その時々に考えたことをとりあえずメモしています

人知れず進む文化の衰退-録音コストの漸減について

 ブロードバンドとファイル圧縮の技術進歩が、音楽流通の世界にパラダイム・シフトをもたらしたことは間違いありません。そして、無料で情報を享受できるインターネットの世界では、有料サービスがうまく行かないのは、当然の成り行きだったのでしょう。

 このような状況、短絡的に「無料でラッキー!」などと喜んでいるうちに、文化の痩せ細りはヒタヒタと進行していると私は思うのです。

 痩せ細りの悲鳴が一般にはあまり聞こえないのは、文化を売る人たち、つまり書籍出版社やレコード会社、映画会社などが「夢のプレゼンテーター」であり、夢のない話を、自らファンには語れないから、ではないでしょうか。


 音楽業界では、録音の現場で、その傾向が顕著と感じます。

 プロの録音には当然コストがかかります。ミュージシャンやエンジニアの人件費、録音スタジオの賃料、ミックスダウンやポスト・プロダクションの費用にはじまり、打ち合わせ費用やアゴ足代まで含めると、結構な金額になります。良い作品を仕上げようと思えば、費用がかかるのは言わずもがな、です。
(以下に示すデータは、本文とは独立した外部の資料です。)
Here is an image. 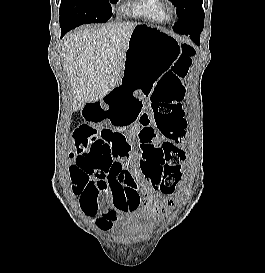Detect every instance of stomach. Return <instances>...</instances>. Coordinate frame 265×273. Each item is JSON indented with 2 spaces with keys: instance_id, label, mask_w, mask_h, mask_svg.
<instances>
[{
  "instance_id": "0dacf381",
  "label": "stomach",
  "mask_w": 265,
  "mask_h": 273,
  "mask_svg": "<svg viewBox=\"0 0 265 273\" xmlns=\"http://www.w3.org/2000/svg\"><path fill=\"white\" fill-rule=\"evenodd\" d=\"M178 49L179 42L167 31L149 24L137 25L129 39L122 77L114 90L150 95L155 81L176 59Z\"/></svg>"
}]
</instances>
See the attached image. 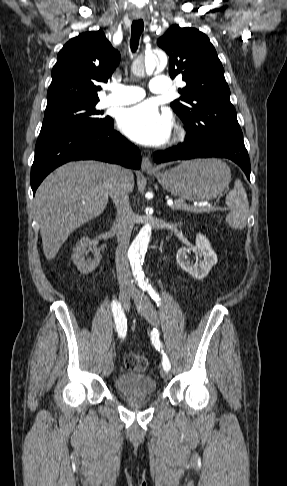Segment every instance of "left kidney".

 これらの経費、レコード会社が製作主体であれば、過去に売れたレコードの収益から、次のレコード制作に充てがわれます。だからレコードの売り上げが減れば、当然に次の作品の製作コストも減ります。制作コストの減少は、当たり前に作品のクオリティに影響します。
 でも夢の売人であるレコード会社は、そんな夢のない話を口にしてはならないのでしょう。自分の首を一層締めるだけです。

 40代以上の方には共感いただけると思いますが、かつて、生オケをバックにした歌番組が、毎週放送された時代がありました。オケは、メンバーの数だけ人件費がかかります。その時代、音楽業界にはそれだけの経済的体力があったということでしょう。
 昨今はダンサーが多くなりましたが、ダンサーの平均年齢は低く、人件費はオケより安いことは明らかです。また、ヒップホップではDJもステージでパフォーマンス?しますが、これなどはコストダウンには大きく貢献すると思います。何気ない変化の背景には、やむを得ないコストダウンが潜んでいるのかもしれません。

 このような状況を「チープな製作コストが、音楽をつまらなくする」などと批判するだけで、何が生まれるのでしょうか。負のスパイラルに陥った経験は、どなたにでもあると思います。抜け出す苦しみは並大抵ではない。
 
 文化産業は「産みの愉しみ」「育ての愉しみ」を多くの人と「共感」するための使者みたいなもの私は思います。私は文化産業の裏方の裏方、太陽系の辺縁みたいなところで、文化産業を見つめる仕事をしていますが、自らの勤めのみならず、30年来の音楽ファンのひとりとして、負のスパイラルを抜け出す新しい知恵、ビジネスモデルみたいなものを考えていく必要を感じています。